第九話「おばけの図書館」

今宵もまた、青の丘に星が灯りますわ。

静けさのなかで、夜空の星たちは、まるで遠い記憶を囁いているかのように瞬いておりました。

セレーナ・イリア・F・クリスティアは、調律器に指を添えながら静かに微笑みました。


「本というものは、言葉だけでなく“想い”を綴じ込める器ですわ。今宵は……星の記憶が眠る、ある図書館のお話をいたしましょうか」


* * *


それは、ある夜のこと。


霧深い町の外れに、“誰も使っていない図書館”があるという噂を聞いた少年リュネは、ひとりでそこへ足を運びました。


古びた扉はきぃ、と軋み、そこには埃と紙の匂い、そして、星のようにまたたく光が浮かんでおりました。


その光のなかから、誰かの声が響きました。


「ここは、“まだ誰にも読まれていない物語”が集まる場所」


リュネは震えながらも、声の主に尋ねました。


「あなたは……だれ?」


「わたしは司書。もっとも、いまは“おばけ”と呼ばれているけれど」


その声に導かれるまま、リュネは館の奥へ進みます。そこには本棚がずらりと並び、どれも見たこともない言語で綴られていました。


「これはね、星が落とした“記憶の書”よ。誰かが見上げた星の夜、そのときの想いが、本になって残っているの」


ある棚の一冊を手に取ると、リュネの目の前に夜空が広がりました。


小さな女の子が「だれかの無事を祈って」星に語りかけた夜。

老いた夫婦が「もう一度だけ会いたい」と願って見上げた星の晩。


それらの“記憶”がページの中で輝いていたのです。


リュネは思わず言いました。


「じゃあ……ぼくの星の夜も、本になってるの?」


司書はしばらく黙っていましたが、やがてこう告げました。


「今夜、それが書かれるのかもしれないわね」


リュネは一冊の白紙の本を手渡されました。


「その本が、あなただけの“星の書架”になるかもしれない。けれど……この場所のことは、覚えていても誰にも話してはいけませんよ」


彼は頷き、白い本を胸に抱えて図書館をあとにしました。


その翌朝、町の図書館を訪ねたリュネは、司書に尋ねました。


「この町に、もう一つ図書館って……ありますか?」


老司書は首をかしげながら答えました。


「そんな話、聞いたこともないねぇ」


それでもリュネの手には、白紙のままの小さな本が残されておりました。


その夜、彼は星を見上げながら、ページにそっと言葉を綴りました。


「きょう、ぼくは星の記憶に触れた――たぶん夢じゃないと思う」


星はその記録を見守るように、ゆっくりと、ひとつまたひとつと輝きを増してゆきました。


* * *


セレーナは調律器の音をゆるやかに止め、ふんわりとした声で囁きました。


「あなたのなかにも、まだ綴られていない“星の書”があるかもしれませんわよ」


テオは小さなノートを開き、黙って何かを書き始めました。


クレアは目を細めて、「その図書館、ほんとうにどこかにあるのかもしれませんわね」とつぶやきました。
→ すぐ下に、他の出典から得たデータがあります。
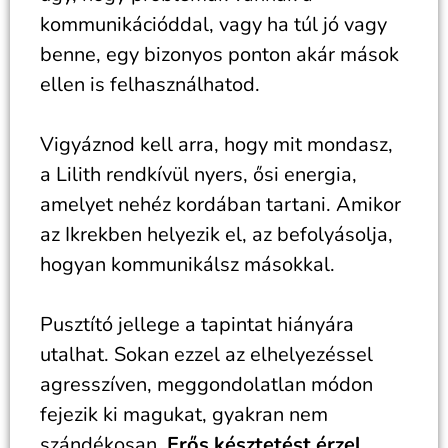
kommunikációddal, vagy ha túl jó vagy
benne, egy bizonyos ponton akár mások
ellen is felhasználhatod.
Vigyáznod kell arra, hogy mit mondasz,
a Lilith rendkívül nyers, ősi energia,
amelyet nehéz kordában tartani. Amikor
az Ikrekben helyezik el, az befolyásolja,
hogyan kommunikálsz másokkal.
Pusztító jellege a tapintat hiányára
utalhat. Sokan ezzel az elhelyezéssel
agresszíven, meggondolatlan módon
fejezik ki magukat, gyakran nem
szándékosan.
Erős késztetést érzel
ミレーヌはやさしく笑って、「今夜、星のこと書いてみますわ」と言いました。


星は静かに、でも確かに、灯火の窓から彼らの想いを見つめておりました――


■ 登場人物


【語りを聞いていた人物】

・セレーナ・イリア・F・クリスティア:語り部。記憶と星と本を結ぶ幻想譚を語る吟遊詩人。

・ミレーヌ:素直な心で、自分も星へ想いを綴ってみようとする。

・クレア:図書館の存在を信じ、自分も記録者としての立場を見つめなおす。

・テオ:無言ながら、自分の“星の記憶”を書き始める静かな少年。

・他、孤児院の子どもたち数名(描写省略)


【物語内の登場人物】

・リュネ:星と記憶に導かれ、幻の図書館で本を手にした少年。

・図書館のおばけ司書:まだ読まれていない物語を守る存在。星の記憶を記録する案内人。